No one embodied this yearning more powerfully, or explained it more incisively, than Walter Benjamin, that crownless king of interwar Europe, whose early grave, like Solomon’s, has spawned much interesting vegetation. Benjamin stands at the intersection between philosophy and art. He sought not to deduce the truth but rather to express, using philosophical concepts, the wordless knowledge that sometimes flashed before his eyes in moments of prophetic illumination. Throughout his life Benjamin often experimented with hashish, as well as opium and mescaline; some of the notes from these experiments were published a few years ago in a volume entitled _On Hashish_, which also includes Benjamin’s famous essay, “Hashish in Marseilles.” He is one of the only major philosophical thinkers to have written about drug experiences. And, unlike the few others who have, such as Huxley, he did not attribute his trance to primal deities or the great mystery of Being, but to modernity itself. It is an irony of history that, the more the Enlightenment dismissed all metaphysics and all spirituality as superstition, the more mechanization made them true. It was Benjamin’s intention not to tear away the curtain of modernity and plunge into a timeless cosmos, but rather to discover how modernity had in fact never left the prehistoric timelessness toward which his more reactionary contemporaries longed to return.
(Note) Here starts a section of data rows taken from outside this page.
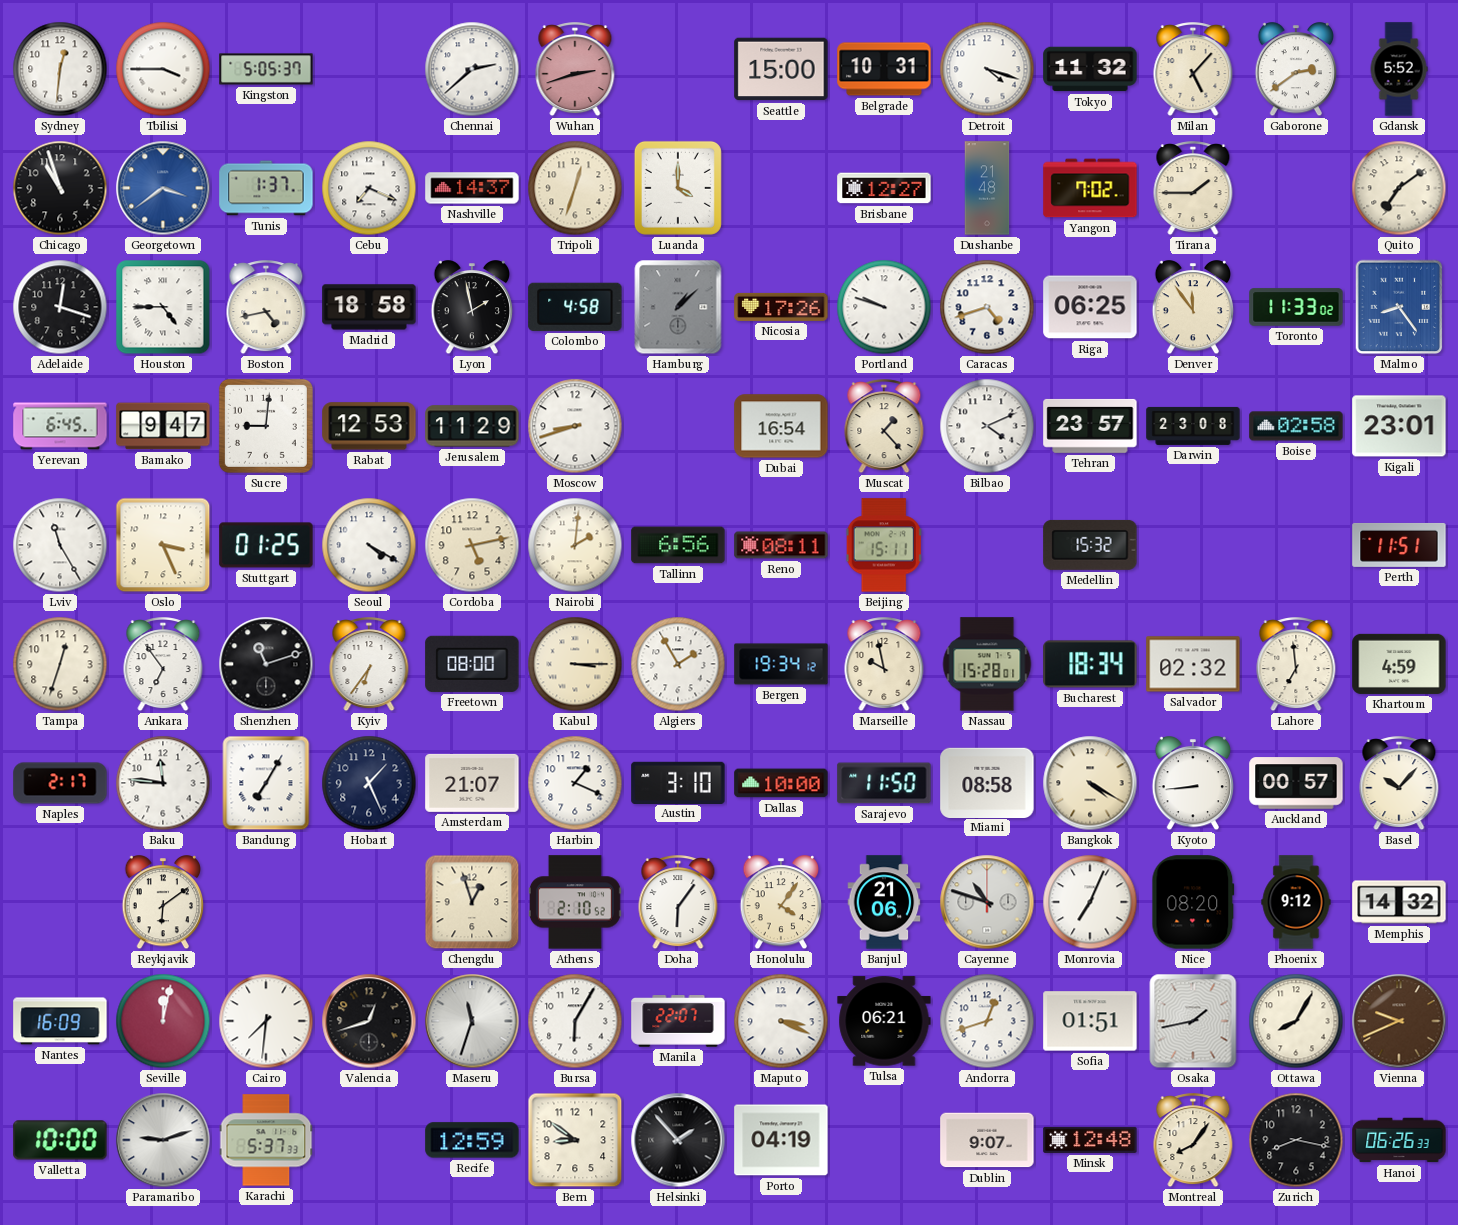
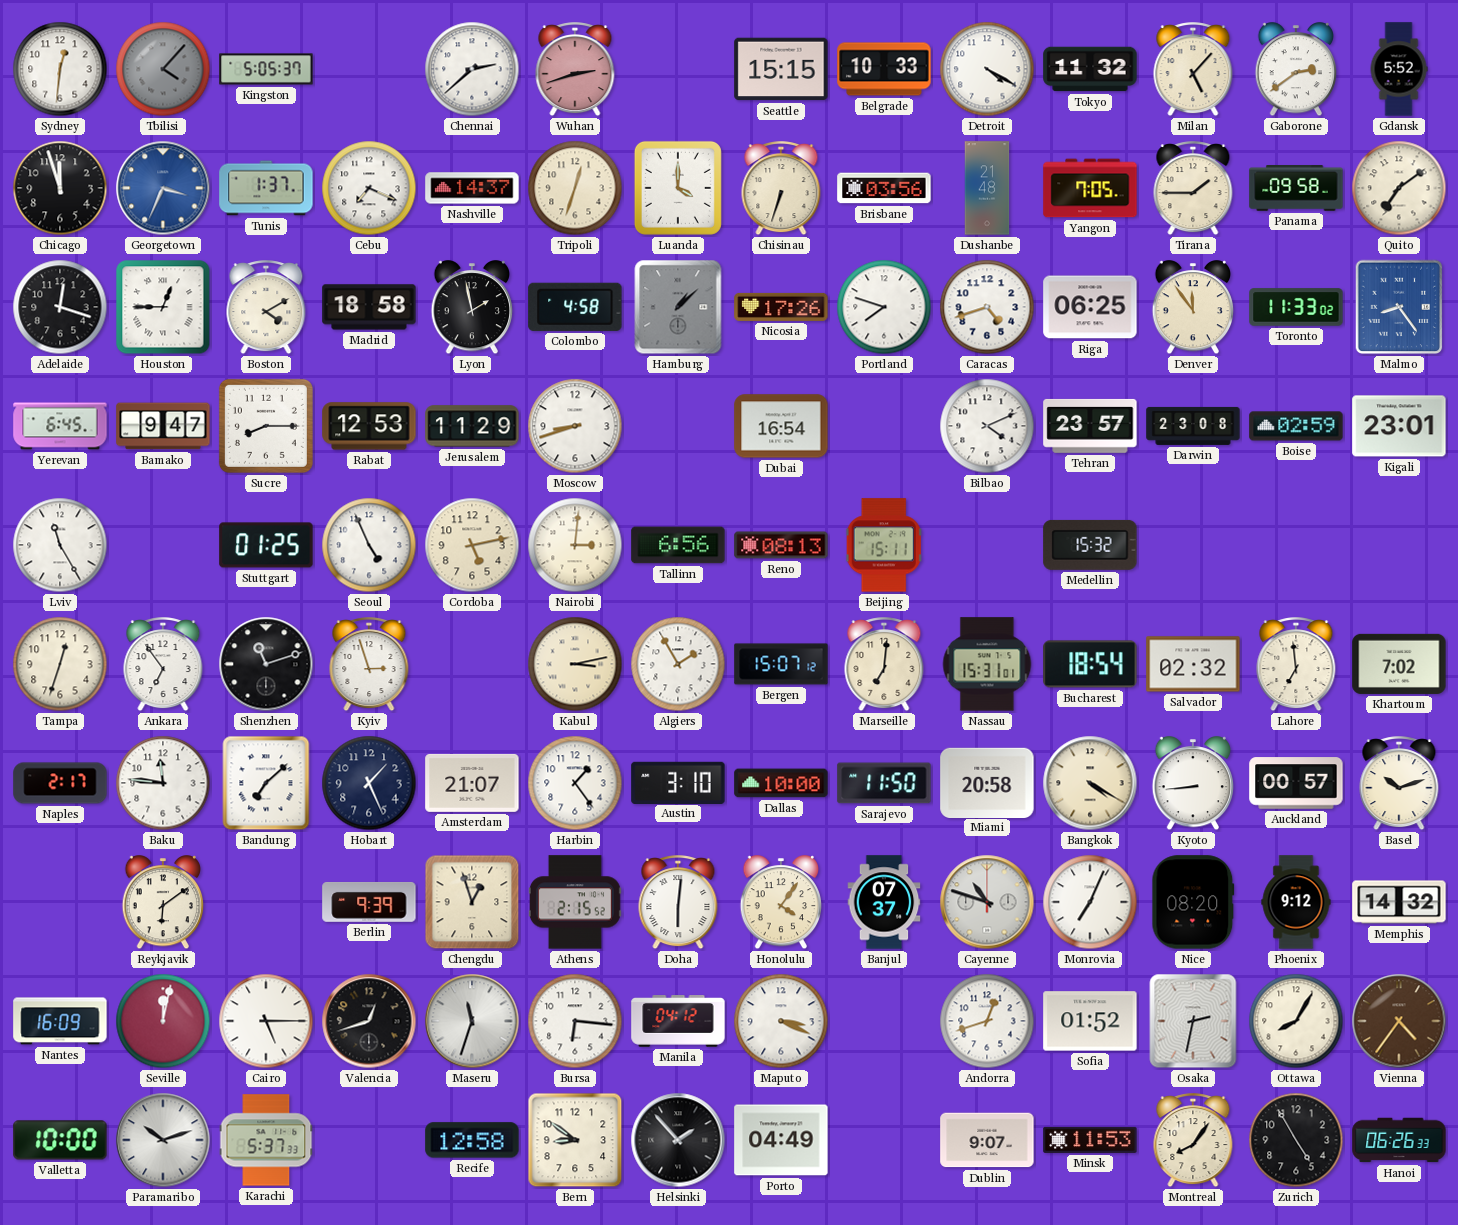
Tbilisi: 3:45 -> 4:07
Tbilisi dial: white -> grey
Seattle: 15:00 -> 15:15
Belgrade: 10:31 -> 10:33
Detroit: 4:18 -> 4:20
Chicago: 10:57 -> 11:57
Georgetown: 3:39 -> 3:34
Chisinau: none -> 6:33
Brisbane: 12:27 -> 03:56
Yangon: 7:02 -> 7:05
Panama: none -> 09:58
Houston: 4:45 -> 12:45
Boston: 4:43 -> 4:10
Portland: 9:48 -> 7:48
Sucre: 9:01 -> 8:15
Muscat: 1:23 -> none
Boise: 02:58 -> 02:59
Oslo: 3:26 -> none
Seoul: 4:20 -> 4:56
Nairobi: 2:01 -> 3:01
Reno: 08:11 -> 08:13
Perth: 11:51 -> none
Kyiv: 6:36 -> 2:57
Freetown: 08:00 -> none
Kabul: 3:15 -> 3:13
Bergen: 19:34 -> 15:07
Marseille: 9:58 -> 7:01
Nassau: 15:28 -> 15:31
Bucharest: 18:34 -> 18:54
Khartoum: 4:59 -> 7:02
Bandung: 7:05 -> 7:08
Harbin: 1:19 -> 1:24
Miami: 08:58 -> 20:58
Basel: 10:07 -> 10:12
Berlin: none -> 9:39
Athens: 2:10 -> 2:15
Doha: 6:06 -> 6:01
Banjul: 21:06 -> 07:37
Cairo: 7:31 -> 5:15
Bursa: 6:05 -> 6:16
Manila: 22:07 -> 04:12
Tulsa: 06:21 -> none
Sofia: 01:51 -> 01:52
Osaka: 1:43 -> 2:32
Vienna: 9:41 -> 4:36
Paramaribo: 9:12 -> 10:12
Recife: 12:59 -> 12:58
Porto: 04:19 -> 04:49
Minsk: 12:48 -> 11:53
Zurich: 8:17 -> 4:55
As great as the pleasures of cannabis intoxication may be, its greatest value lies in its ability to reveal the ways in which our world falls short of a utopian dream, much in the way it helped demonstrate to Benjamin the prehistoric traces that remain in modernity. The antidote to the disenchantment of modernity is not a recovery of premodern naïveté, but rather the realization, which cannabis can help provide, that the world is really enchanted, and that it is the disenchanted worldview that is naive. Even today, we are still living in prehistory. We are still intimidated by displays of power and captivated by brightly colored stones. The arms of the State hang over our heads like gods and constellations. Millions of voices flit inaudibly through the oversaturated spirit world that stands between heaven and earth. Our lives are filled with things that move but are not alive, things whose operation is incomprehensible to us, things that in any other time would have been called black magic. We peel and eat Snickers bars like bananas, as though they grew on trees. And disenchantment, which once liberated humanity from superstition, now serves only to keep us from perceiving the anonymous enchantment of capitalist society that still holds us in its spell. It is only by becoming aware of that spell that we can hope to escape its power.